Subset the RGB columns, run k-means clustering in RGB-space, and compute proportions of each cluster.

In [None]:
rgb_subset = df[['R', 'G', 'B']].astype(float).values.tolist()
rgb_centers, rgb_labels = kmeans2(rgb_subset, 25)
rgb_counts = dict(Counter(rgb_labels))
rgb_counts = {(abs(int(float(c[0]) * 256)), abs(int(float(c[1]) * 256)), abs(int(float(c[2]) * 256))): rgb_counts[l] for c, l in zip(rgb_centers, rgb_labels)}
rgb_total = sum(rgb_counts.values())
rgb_props = {k: (v / rgb_total) for k, v in rgb_counts.items()}

Divide hue into 72 equally spaced bins and compute proportions per bin.

In [None]:
hsv_counts = Counter(hsv_subset['Bin'])
for key in [k for k in ranges if k not in list(hsv_counts.keys())]: hsv_counts[key] = 0  # pad zeroes
for key in [k for k in ranges if 125 < k < 360]: hsv_counts[key] = 0  # remove outliers (non red/green)
hsv_total = sum(hsv_counts.values())
hsv_props = OrderedDict(sorted({k: float(v / hsv_total) for k, v in hsv_counts.items()}.items()))
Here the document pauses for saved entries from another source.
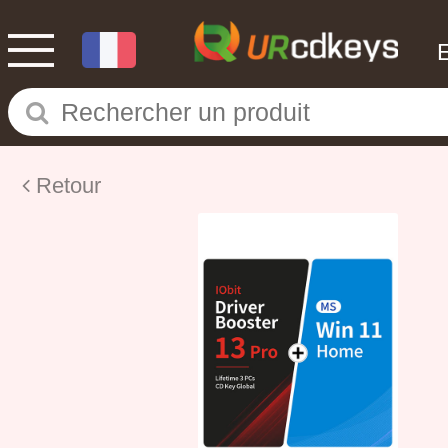
Retour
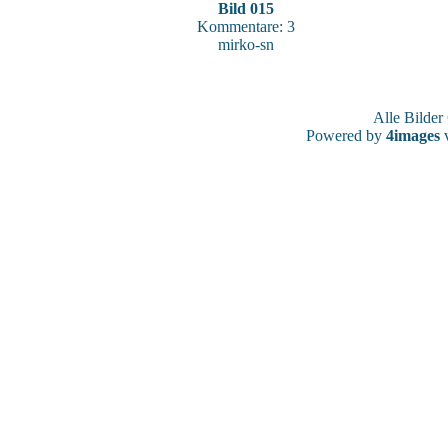
Bild 015
Kommentare: 3
mirko-sn
Alle Bilde
Powered by
4images
v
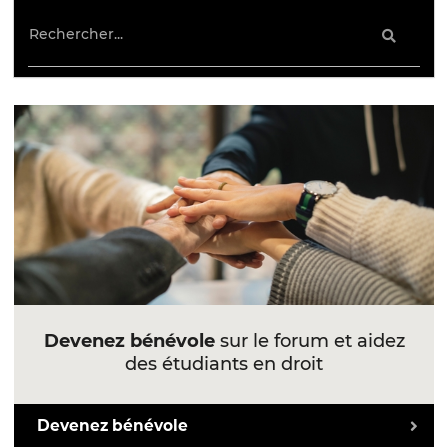
Devenez bénévole
sur le forum et aidez
des étudiants en droit
Devenez bénévole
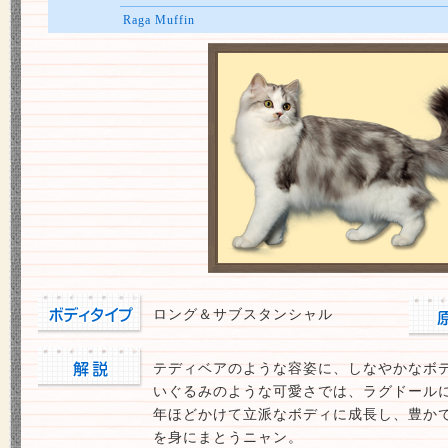
Raga Muffin
ロング＆サブスタンシャル
テディベアのような容姿に、しなやかなボ
いぐるみのような可愛さでは、ラグドール
年ほどかけて立派なボディに成長し、豊か
を身にまとうニャン。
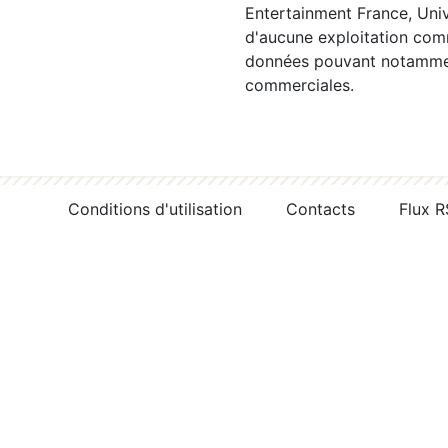
Entertainment France, Univ
d'aucune exploitation comm
données pouvant notamment
commerciales.
Conditions d'utilisation
Contacts
Flux 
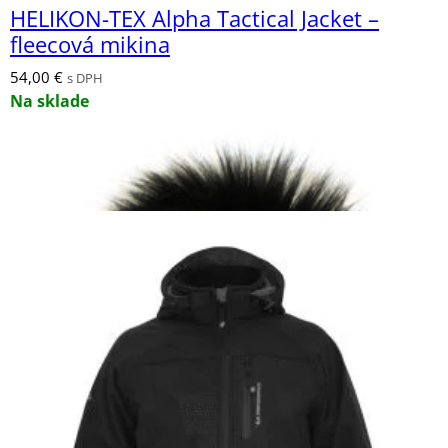
HELIKON-TEX Alpha Tactical Jacket –
fleecová mikina
54,00
€
s DPH
Na sklade
TAC MAVEN ELK FLEECE JACKET bunda
39,60
€
s DPH
Na sklade (dostupné na objednávku)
Visualize a histogram of color clusters coded in hexadecimal.

In [None]:
plot_hex_distribution(rgb_props, f"{title} hex distribution")
plt.xticks(rotation=60)
plt.legend().remove()
plt.savefig(join(output_directory, f"{title}.hex.png"))
plt.clf()

Visualize RGB clusters in 3D RGB-space, from a few different perspectives.

In [None]:
fig = plot_rgb_distribution(rgb_props, f"{title} RGB distribution")
camera = dict(eye=dict(x=2.5, y=0, z=0))  # rotate to x axis
fig.update_layout(scene_camera=camera, title='eye = (x:2.5., y:0, z:0.)')
fig.write_image(join(output_directory, title + '.rgb.x.png'))
camera = dict(eye=dict(x=0, y=2.5, z=0))  # rotate to y axis
fig.update_layout(scene_camera=camera, title='eye = (x:0., y:2.5, z:0.)')
fig.write_image(join(output_directory, title + '.rgb.y.png'))
camera = dict(eye=dict(x=0, y=0, z=2.5))  # rotate to z axis
fig.update_layout(scene_camera=camera, title='eye = (x:0., y:0, z:2.5.)')
fig.write_image(join(output_directory, title + '.rgb.z.png'))

Visualize hue distribution as a radial bar plot.

In [None]:
# radial bar plot for color distribution
fig = plot_hue_distribution(hsv_props, f"{title} hue distribution")
fig.write_image(join(output_directory, title + '.hue.png'))

TODO: repeat the analysis separately for each combination of treatment and date (maybe also for a few plants individually).

## Overview

Image preprocessing steps are applied including Gaussian blur and an adaptive threshold, followed by contour detection and an optional hue filter. For *sarracenia* we exclude blues & purples to remove. K-means clustering is then used to average the image, assigning each pixel to its nearest centroid. Averaged pixels are counted, then grouped and analyzed by plant, timestamp, and fertilizer treatment.